È limpida e fluida come un torrente d’acqua. Non esiste qualcosa che possa far da muro a ciò che intende fare, e non c’è spazio tra pensiero e azione, non c’è possibilità.

Pallocca ce ne fa sentire tutte le contraddizioni, in un ritratto mosso e vivace – a 360° − che si trasforma “a vista” nel corso dei 95 brevi capitoli del libro.

Forse non ti piaci, forse talvolta ti odi e qualche volta ti ami. Ti nascondi dietro una marmorea sicurezza, poi magari tremi per una carezza. Non sei perfetta, ma non ti lamenti dei tuoi difetti. Combatti le altalene con l’amore. Ami tanto, tantissimo. Talvolta male, ma che importa? Chi ama sempre uguale? Sei dolce, sei sensibile, sei impetuosa. Sei ostinata. Lotti da una vita per un equilibrio così indifeso da essere inabitabile.

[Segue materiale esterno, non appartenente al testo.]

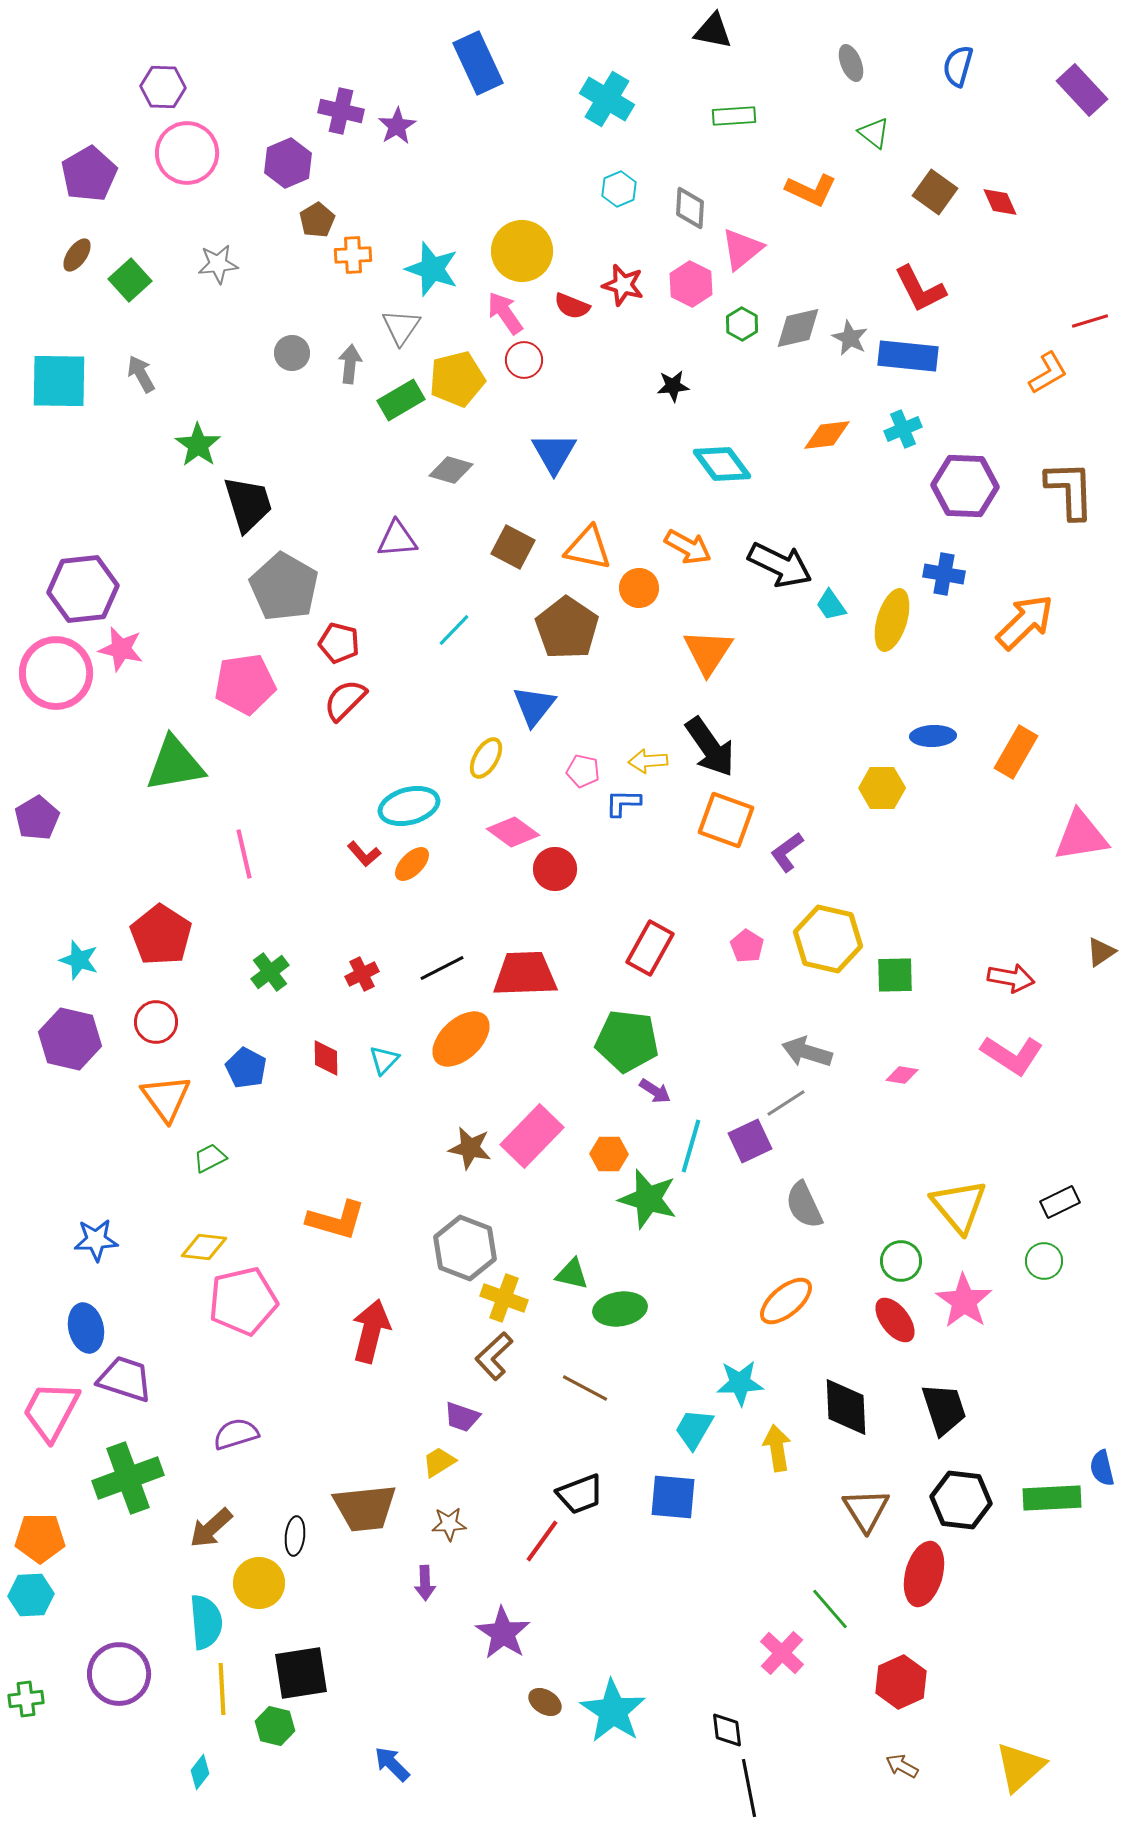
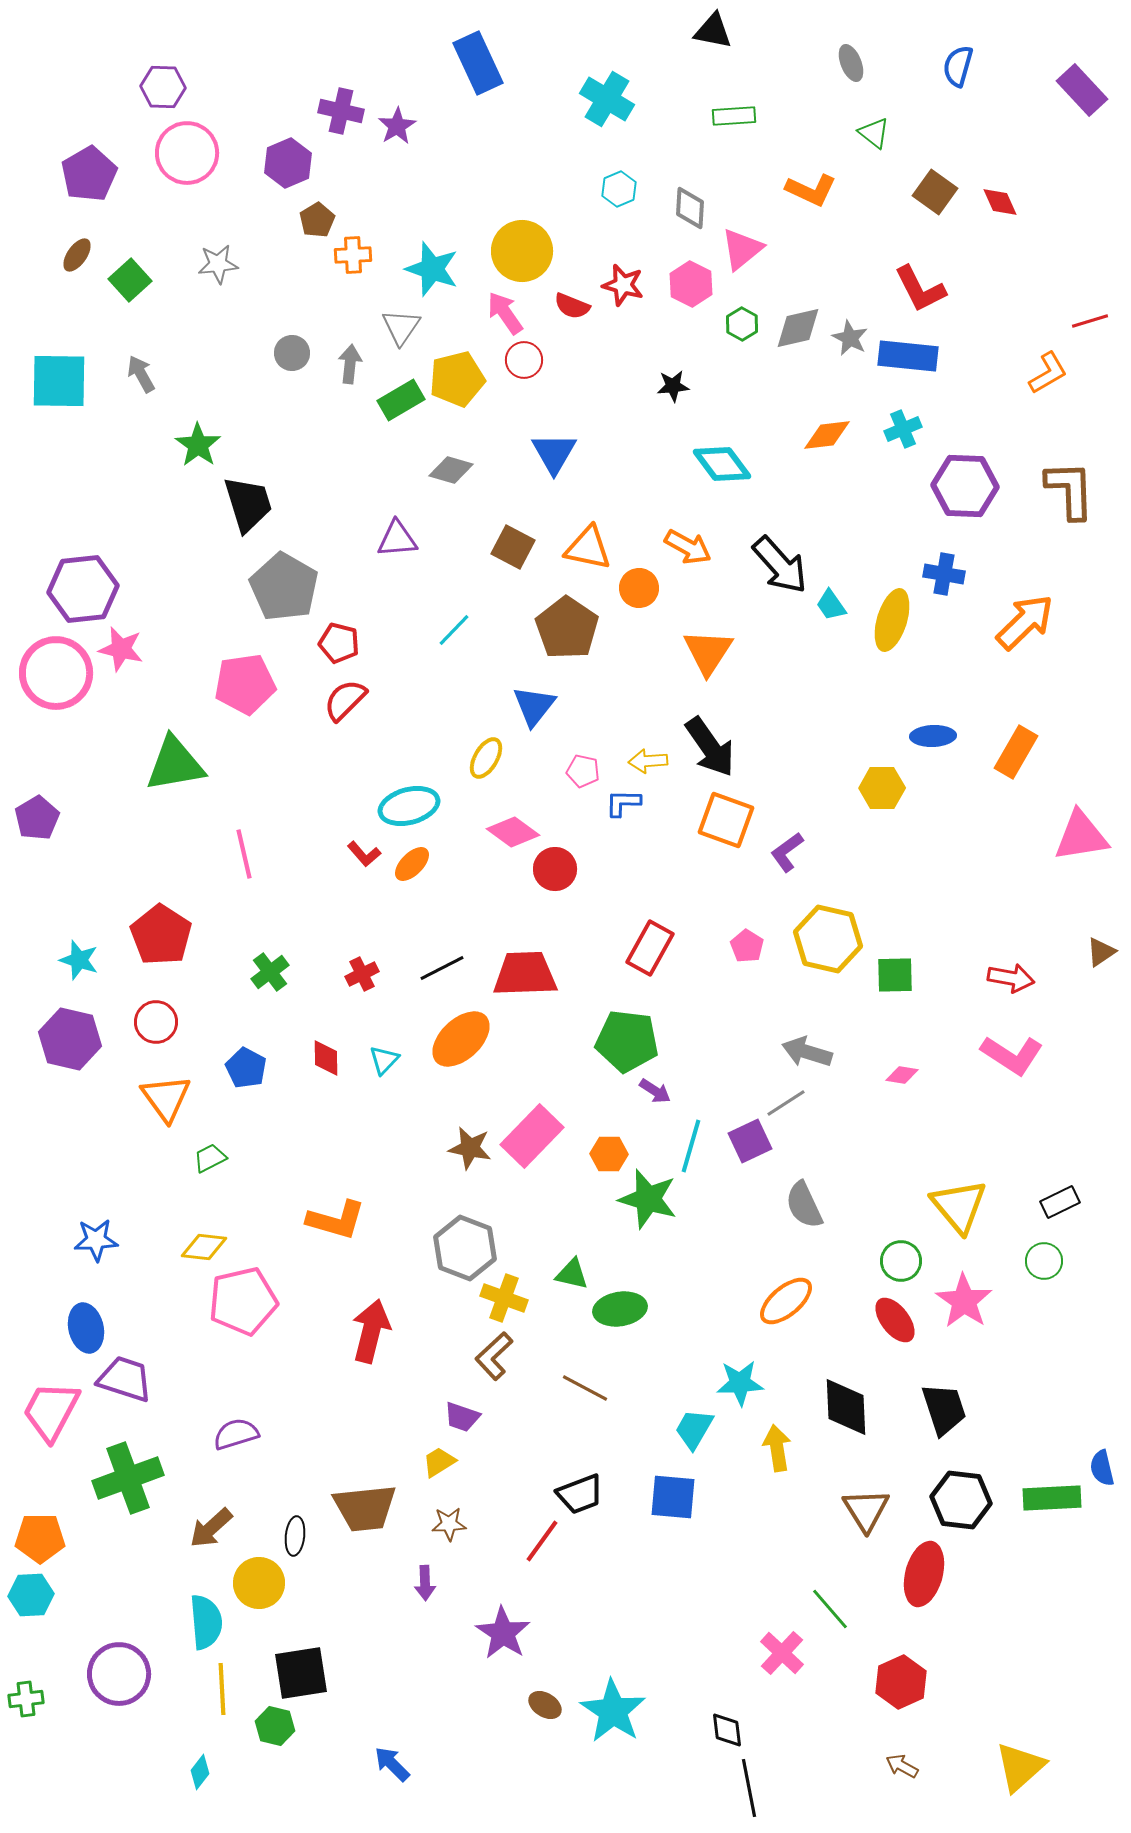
black arrow at (780, 565): rotated 22 degrees clockwise
brown ellipse at (545, 1702): moved 3 px down
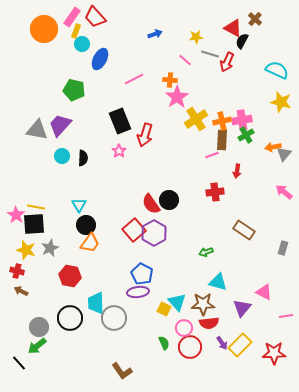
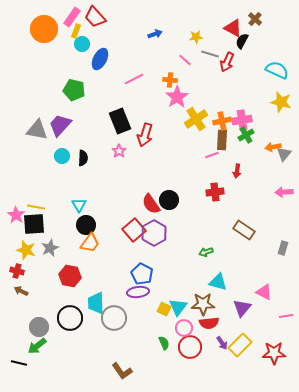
pink arrow at (284, 192): rotated 42 degrees counterclockwise
cyan triangle at (177, 302): moved 1 px right, 5 px down; rotated 18 degrees clockwise
black line at (19, 363): rotated 35 degrees counterclockwise
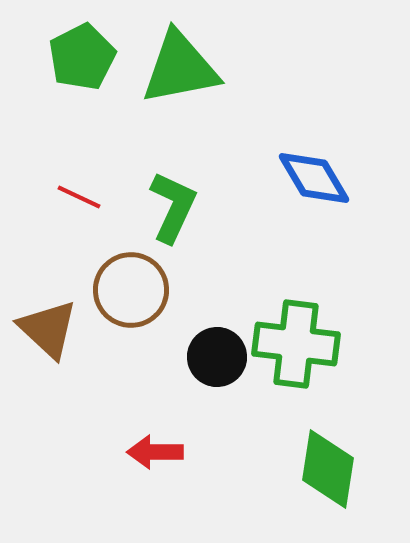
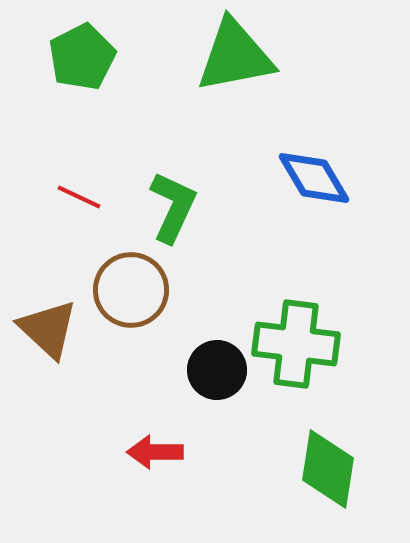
green triangle: moved 55 px right, 12 px up
black circle: moved 13 px down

Il traliccio maestro del libro mi pare il percorso di svelamento progressivo della “verità indicibile” di Anna, già preannunciata da alcune sue stranezze: le fughe improvvise, le reticenze, l’ossessione per i labirinti (che disegna continuamente, costringendosi a risolverli)… Un labirinto è anche il groviglio mentale di misteri e discrepanze in cui Anna attira Roberto, senza consentirgli vie d’uscita. Il labirinto assurge a metafora della verità sfuggente («La verità non esiste. È sempre parziale. È sempre illusoria. E nessuno può arrogarsi il lusso di farsene portatore»), ma anche metafora della volontà di trovare soluzioni ai dilemmi indecidibili dell’esistenza. Infatti, malgrado tutto, «una soluzione alle cose c’è sempre». Insomma, da ragazza stramba Anna si rivela – qual è – persona problematica, psicotica, bipolare (per sindrome di abbandono e rifiuto da parte del padre, che fra l’altro è un importante politico). È spettacolare, narrativamente parlando, la trasformazione del punto di vista offerto al lettore sul suo conto, per cui si svelano pian piano tutte le verità omesse o adulterate nella prima parte del romanzo. Tanto che a un certo punto Mattia, l’amico scaltro di Roberto, gli dice senza mezzi termini: «Vattene di corsa, questa è una matta». Da rilevare anche un livello di meta-narrazione, sapientemente gestito da Pallocca, per cui lo stesso libro che stiamo leggendo diventa retrospettivamente quello che Roberto, il ghost-writer protagonista, ha cominciato a scrivere (stavolta a proprio nome) per ricostruire meglio quanto narrato. Fino alla scelta dello splendido titolo, L’equilibrio indifeso, donato inconsapevolmente dalla stessa Anna.

A proposito di equilibrio, il benedetto equilibrio di cui siamo tutti in cerca: Pallocca ne discute e ne argomenta da par suo (avendo un pensatore-aforista incorporato, sempre pronto a trapelare fra le righe del narratore) facendone, sulla scorta del Murakami citato in limine al testo, il bene «in sé» che è «alla base di ogni bellezza. Tutte le cose belle stanno in equilibrio». Ma l’equilibrio va difeso con cura poiché è precario e appunto indifeso: basta poco per romperlo, per squilibrarlo.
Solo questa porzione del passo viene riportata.